[Collected data]
+++

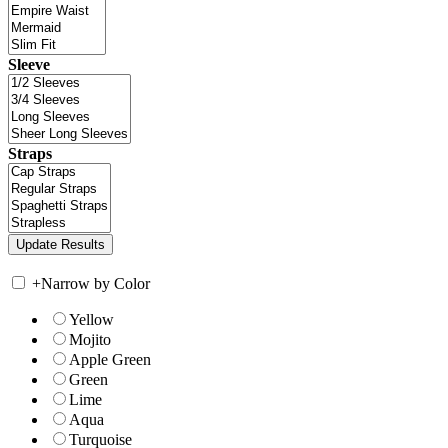
Sleeve
Straps
+
Narrow by Color
Yellow
Mojito
Apple Green
Green
Lime
Aqua
Turquoise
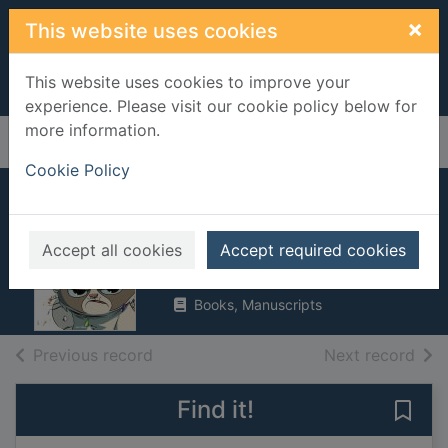
Skip to main content
×
This website uses cookies
This website uses cookies to improve your
experience. Please visit our cookie policy below for
more information.
Home
Full display
Cookie Policy
Grumpy cat (&
pokey!)
Accept all cookies
Accept required cookies
2016
Books, Manuscripts
of search results
of s
Previous record
Next record
Find it!
Save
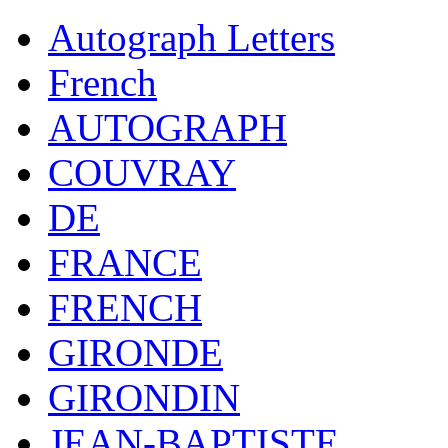
Autograph Letters
French
AUTOGRAPH
COUVRAY
DE
FRANCE
FRENCH
GIRONDE
GIRONDIN
JEAN-BAPTISTE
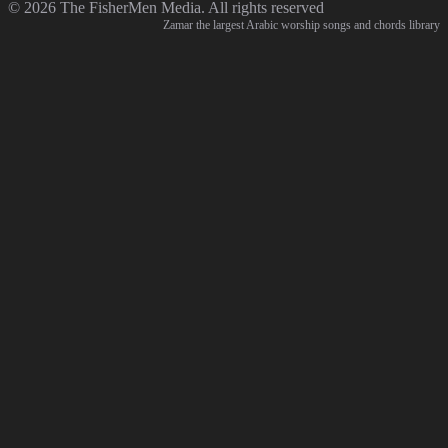
© 2026 The FisherMen Media. All rights reserved
Zamar the largest Arabic worship songs and chords library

+++

■ PROBLEM STATEMENT: The lines to copy begin with the one containing "Narrow by Color" and end with the last line of the entries above; copy them exactly, minus the pictures.

■ ANSWER AREA:
Narrow by Color
Yellow
Mojito
Apple Green
Green
Lime
Aqua
Turquoise
Skip to main content
×
This website uses cookies
This website uses cookies to improve your
experience. Please visit our cookie policy below for
more information.
Home
Full display
Cookie Policy
Grumpy cat (&
pokey!)
Accept all cookies
Accept required cookies
2016
Books, Manuscripts
of search results
of s
Previous record
Next record
Find it!
Save
Autograph Letters
French
AUTOGRAPH
COUVRAY
DE
FRANCE
FRENCH
GIRONDE
GIRONDIN
JEAN-BAPTISTE
© 2026 The FisherMen Media. All rights reserved
Zamar the largest Arabic worship songs and chords library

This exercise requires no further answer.